No plea needed for those, that was a reading of the warrants for his arrest not the charges that will be brought against him at a later date).
Now, going out on a limb here and just speaking from the experience of following a lot of crimes trials and such---
IMHO the charges when brought forth will not just be a charge of murder. They will include in those charges what it was he did to her prior to her death. And may even include what he did after her death. And they may even drop the lying charge (I see that to have happened a lot).

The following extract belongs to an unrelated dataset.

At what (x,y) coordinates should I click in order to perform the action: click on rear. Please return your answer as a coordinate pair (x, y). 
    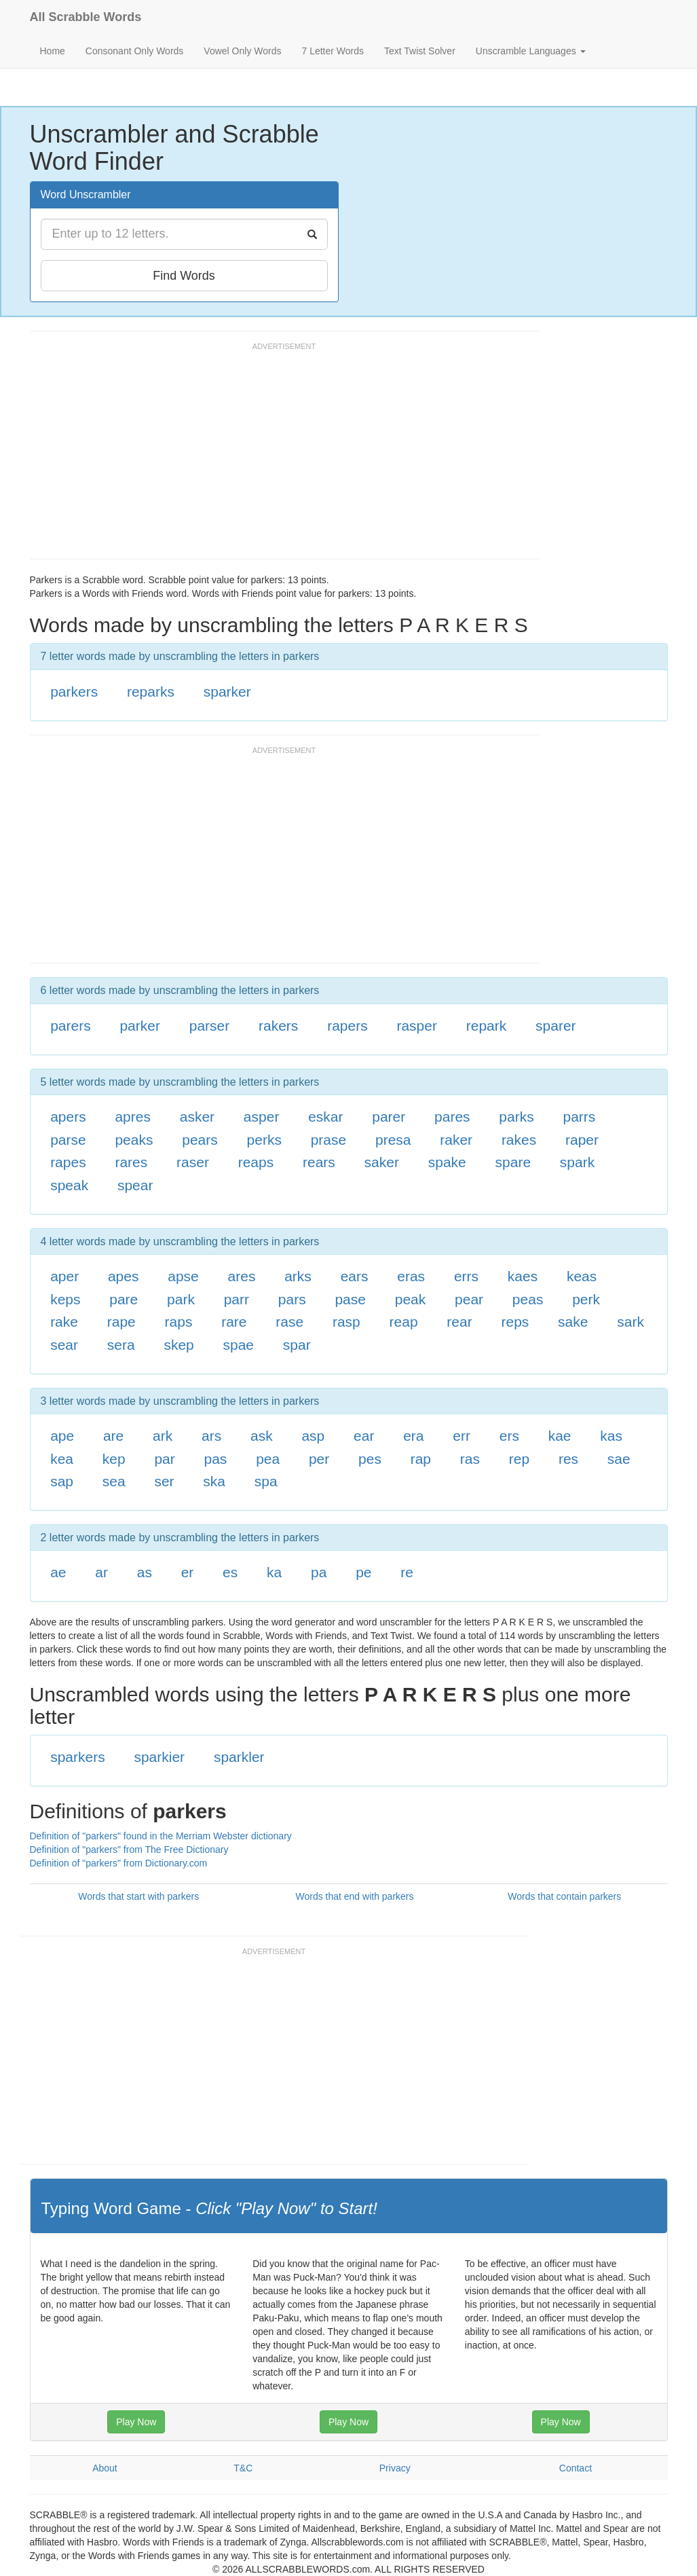
    Looking at the image, I should click on (459, 1321).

What the warrants effectively did was to get him in jail to be held until the investigation is complete. They had to have had at the very least reasonable suspicion that he did this even if only circumstantial (at this time) and they can't just arbitrarily request a warrant without being able to prove at a later time those circumstances. Which sounds awful but it's put in place to protect against the harrassement of false arrest. KWIM?
So right now he was arrested and appeared in court to have the warrants of his arrest read to him. Then at that time the Judge decides if there will be bond or not. No bond in this case.
The investigation is ongoing. IMHO we really can't determine any info from the orginal warrants. They will be worded very briefly and broadly. That is because it is an official doc and submitted into court. Gotta be very careful how things are worded when submitted as an official doc, if worded specifically it can be argued at a later date.
Now my take on the lying warrant. That was issued because at this time it's likely they don't have hard factual evidence to prosecute him (yet, I say yet because the forensics aren't complete). But they probably expect to have it. This may be dropped at a later date and replaces with charges of rape...etc. KWIM?
So my take on this is *at this time* they have strong enough circumstantial evidence to arrest him and hold him. The Judge would have seen the probable cause statement before ruling no bond.
That's why I say they probably at least have preliminary evidence against him. And when charges are brought forth we will have a better idea of where this is going.
Sorry for the ramble just typing out thoughts.